Mr Hauschildt and his counsel decided at the relevant time against raising the question of impartiality. Mr Hauschildt ’ s present application is therefore, in our opinion, inadmissible because of failure to exhaust domestic remedies (Article 26 of the Convention) (art. 26).

2.   If Mr Hauschildt ’ s application is not found inadmissible for failure to have recourse to an available and relevant domestic remedy as required by Article 26 (art. 26) of the Convention, the objection of partiality now raised by him has to be examined and decided in the present case.

As stated in paragraph 50 of the Court ’ s judgment, the mere fact that a member of the trial court has also taken part as a judge in preliminary decisions in the case does not in itself justify fears as to his or her impartiality. The doubts that have been raised as to whether this is also true where the decisions have been rendered under section 762(2) of the Act are an indication that the wording of this particular provision - as it appears in the translations - may not be fortunate. This, however, does not alter the fact that the strong traditions of the judiciary and the ability of the judges, deriving from their education and training, provide the necessary effective and visible guarantee of impartiality. Judicial control of the question whether the prosecution has reasonable grounds for requesting detention on remand, solitary confinement, searches and seizure, etc. is a function that is different from the court ’ s evaluation of the evidence presented by the parties at the trial. For authorisation of detention on remand, information is not presented in the same way as evidence during the hearings before the trial court. The procedure is a summary one. Court sittings at the pre-trial stage are concluded in a matter of hours, whereas both of Mr Hauschildt ’ s trials lasted for months. After the City Court had passed judgment, that judgment became an important factor for the High Court judges in determining whether Mr Hauschildt should remain in custody during his de novo trial on appeal.

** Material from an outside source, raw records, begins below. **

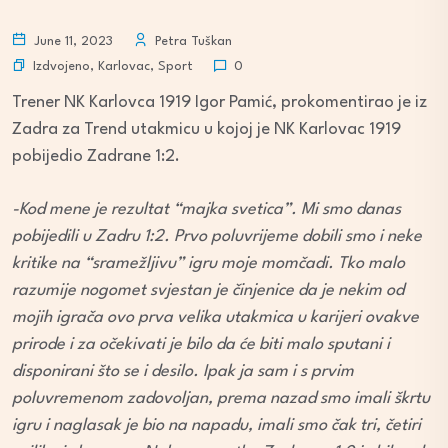
June 11, 2023
Petra Tuškan
Izdvojeno
,
Karlovac
,
Sport
0
Trener NK Karlovca 1919 Igor Pamić, prokomentirao je iz
Zadra za Trend utakmicu u kojoj je NK Karlovac 1919
pobijedio Zadrane 1:2.
-Kod mene je rezultat “majka svetica”. Mi smo danas
pobijedili u Zadru 1:2. Prvo poluvrijeme dobili smo i neke
kritike na “sramežljivu” igru moje momčadi. Tko malo
razumije nogomet svjestan je činjenice da je nekim od
mojih igrača ovo prva velika utakmica u karijeri ovakve
prirode i za očekivati je bilo da će biti malo sputani i
disponirani što se i desilo. Ipak ja sam i s prvim
poluvremenom zadovoljan, prema nazad smo imali škrtu
igru i naglasak je bio na napadu, imali smo čak tri, četiri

The role of judges at the pre-trial stage is confined to ascertaining whether the prosecution ’ s requests satisfy the conditions set out in the relevant section(s) of the Act. This judicial control may be exercised by any judge or panel of judges belonging to the competent court. In the present case the City Court ’ s first - and important - decision that Mr Hauschildt be detained on remand, that of 1 and 2 February 1980, was rendered not by Judge Larsen but by another judge (Mr Dalgas Rasmussen). Where the court proceedings last for several months, as in Mr Hauschildt ’ s case, the rule in section 767 of the Act that detention on remand cannot be authorised for more than four weeks necessitates continued decisions on this matter during the trial.

Judgment in Mr Hauschildt ’ s case - as in other cases - was passed on the basis of the evidence presented and commented on by both parties at the trials, first before the City Court and later before the High Court. There is no indication whatsoever of any lack of impartiality on the part of the judges involved in Mr Hauschildt ’ s case. There was no objective or reasonable subjective ground to fear that either Judge Larsen or the High Court judges could have had any improper motive when passing judgment. There is no indication that any of the judges involved in Mr Hauschildt ’ s case was not able - as qualified, professional judges are able - to form his opinion on the basis of the materials presented at the trial and of nothing else. Mr Hauschildt has not pointed to any ground for doubting the impartiality of the judges other than their having taken part in various decisions before and during trial, as described in paragraphs 10 et seq. of the European Court ’ s judgment.

For these reasons, Mr Hauschildt ’ s complaint that his case was not tried by an impartial tribunal must be rejected. In our opinion, Article 6 (art. 6) of the Convention has not been violated in the present case.